---------- THE RECORDS
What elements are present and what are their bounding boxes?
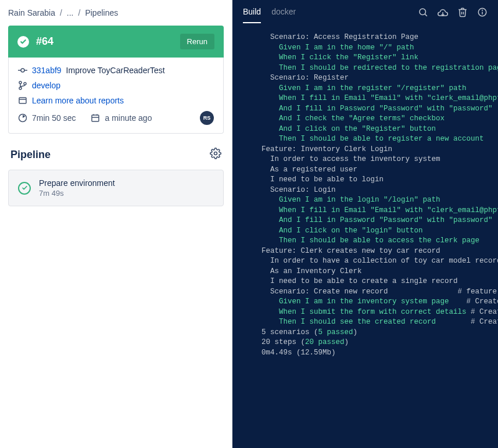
breadcrumb-owner[interactable]: Rain Sarabia bbox=[8, 8, 55, 17]
svg-point-3 bbox=[19, 81, 22, 84]
console-output[interactable]: Scenario: Access Registration Page Given… bbox=[232, 23, 498, 448]
branch-name[interactable]: develop bbox=[32, 81, 60, 90]
svg-point-4 bbox=[19, 87, 22, 89]
rerun-button[interactable]: Rerun bbox=[180, 34, 214, 49]
success-icon bbox=[17, 36, 29, 48]
pipeline-section: Pipeline Prepare environment 7m 49s bbox=[8, 148, 224, 206]
svg-rect-9 bbox=[92, 115, 99, 121]
commit-hash[interactable]: 331abf9 bbox=[32, 66, 62, 75]
commit-icon bbox=[18, 66, 27, 75]
breadcrumb-page[interactable]: Pipelines bbox=[85, 8, 118, 17]
build-number: #64 bbox=[36, 35, 53, 48]
step-success-icon bbox=[18, 182, 31, 195]
step-info: Prepare environment 7m 49s bbox=[39, 178, 115, 198]
trash-icon[interactable] bbox=[457, 7, 468, 17]
console-header: Build docker bbox=[232, 0, 498, 23]
svg-point-13 bbox=[214, 152, 217, 155]
duration-value: 7min 50 sec bbox=[32, 113, 76, 123]
svg-point-5 bbox=[24, 83, 26, 85]
pipeline-title: Pipeline bbox=[10, 149, 51, 161]
gear-icon[interactable] bbox=[210, 148, 221, 162]
branch-icon bbox=[18, 81, 27, 90]
build-header: #64 Rerun bbox=[8, 26, 224, 58]
report-icon bbox=[18, 96, 27, 105]
step-name: Prepare environment bbox=[39, 178, 115, 188]
svg-point-14 bbox=[420, 9, 426, 15]
step-duration: 7m 49s bbox=[39, 189, 115, 198]
svg-line-15 bbox=[425, 14, 427, 16]
breadcrumb: Rain Sarabia / ... / Pipelines bbox=[8, 8, 224, 17]
left-panel: Rain Sarabia / ... / Pipelines #64 Rerun… bbox=[0, 0, 232, 448]
reports-link[interactable]: Learn more about reports bbox=[32, 96, 124, 105]
commit-row: 331abf9 Improve ToyCarReaderTest bbox=[18, 66, 214, 75]
svg-point-19 bbox=[482, 10, 483, 10]
breadcrumb-sep: / bbox=[60, 8, 62, 17]
console-panel: Build docker Scenario: Access Registrati… bbox=[232, 0, 498, 448]
breadcrumb-mid[interactable]: ... bbox=[67, 8, 74, 17]
commit-message: Improve ToyCarReaderTest bbox=[66, 66, 165, 75]
build-card: 331abf9 Improve ToyCarReaderTest develop… bbox=[8, 58, 224, 134]
duration-icon bbox=[18, 113, 27, 123]
search-icon[interactable] bbox=[418, 7, 428, 17]
branch-row: develop bbox=[18, 81, 214, 90]
svg-rect-6 bbox=[19, 98, 26, 103]
reports-row: Learn more about reports bbox=[18, 96, 214, 105]
build-header-left: #64 bbox=[17, 35, 53, 48]
breadcrumb-sep: / bbox=[78, 8, 81, 17]
info-icon[interactable] bbox=[477, 7, 488, 17]
step-card[interactable]: Prepare environment 7m 49s bbox=[8, 170, 224, 206]
finished-value: a minute ago bbox=[105, 113, 152, 123]
download-icon[interactable] bbox=[438, 7, 448, 17]
pipeline-header: Pipeline bbox=[8, 148, 224, 170]
meta-row: 7min 50 sec a minute ago RS bbox=[18, 111, 214, 125]
calendar-icon bbox=[91, 113, 100, 123]
tab-build[interactable]: Build bbox=[243, 7, 261, 23]
avatar[interactable]: RS bbox=[200, 111, 214, 125]
svg-point-0 bbox=[21, 69, 24, 72]
tab-docker[interactable]: docker bbox=[271, 7, 296, 23]
console-actions bbox=[418, 7, 488, 23]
--------------------
## EXERCISE DESCRIPTION
Could you give the number of lines in the data above that contain the string "success", with no other words?

## TASK SOLUTION
2